Faith: “believing something you know isn’t true.” (Mark Twain) The churches (all the churches) have dumbed down to the lowest denominator, the bigots. If these bigots (anyone who sets foot in a church)have to pull their heads out of their asses and look around them then they have to take responsibility for what they have done. They(anyone who sets foot in a church)are responsible for putting the Bush administration in the White House and thereby responsible for all it accomplished. There is such a thing as collective guilt, the German people in the 1930s supported the NAZI party and gave them the mandate to go to war and all that entailed, and then tried to back out of it when it went wrong. All the American churches supported the Bush administration, and still do, and ALL their members share the responsibility for the deeds of that administration. There are NO exceptions. ANYONE who sets foot in a church belongs to that group.

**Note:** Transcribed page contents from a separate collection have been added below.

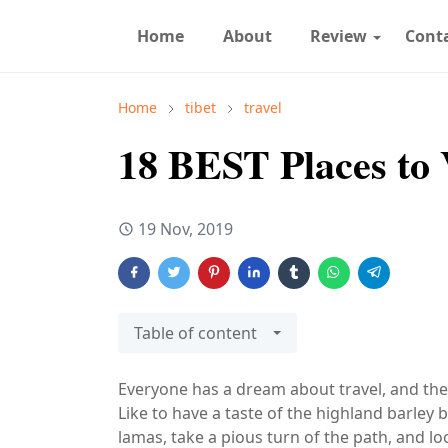
Home
About
Review
Cont
Home
tibet
travel
18 BEST Places to V
19 Nov, 2019
Table of content
Everyone has a dream about travel, and the
Like to have a taste of the highland barley b
lamas, take a pious turn of the path, and loo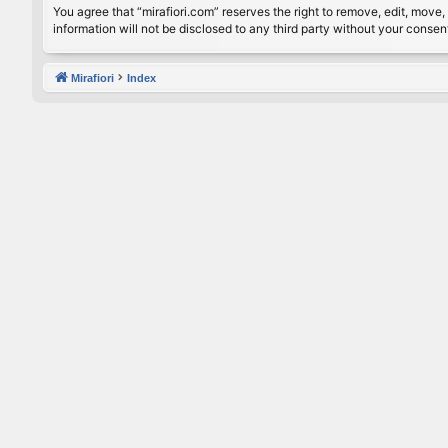
You agree that “mirafiori.com” reserves the right to remove, edit, move, 
information will not be disclosed to any third party without your conse
Mirafiori
Index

Josef Goebbels must be spinning in his grave to see how spectacularly well the churches have adopted his teachings. Wir bezüglich verlorenen! Sieg Heil!!

Patrick C.

May 12th, 2009

Thank you, Ben, for Godwin-ing the comments with that ridiculous broad generalization.

Duncan

May 12th, 2009

This might be my own agnostic perception, but to me faith that subjects itself to scrutiny is not faith, it is an assumption not yet tested. Faith can only concern itself with the unknowable.

Jason D

May 12th, 2009

I think it also has to do with the line of dominoes they’ve set up mentally. God – Church – Pastor – Parents. If one of these dominoes falls, then the rest go, too. If the pastor is mistaken, then the bible is mistaken, then God is wrong. I think this is how people get disenchanted with faith.
It reminds me of the War on Drugs. People thought you could dream up any lie to scare kids away from drugs. Tell them that everyone who tries drugs becomes an addicted loser burn-out with no friends or prospects. Tell them this is what ALWAYS happens. Only problem is, those kids grow up and in High School and or College meet a A-Student, captain of a sports team, president of this or that club, succesful, attractive, and friendly who also happens to get stoned from time to time. The lie is revealed, and it leads to the question “What else did they lie about so that they could control me?”

AJD

May 12th, 2009

David C.:

I’m definitely with you on the Big Lie. But that’s why I said that the religious right and fascism (or Nazism, to be more specific) derive from the same mentality: a strict obedience to authority that ignores or seeks to destroy anything that gets in authority’s way.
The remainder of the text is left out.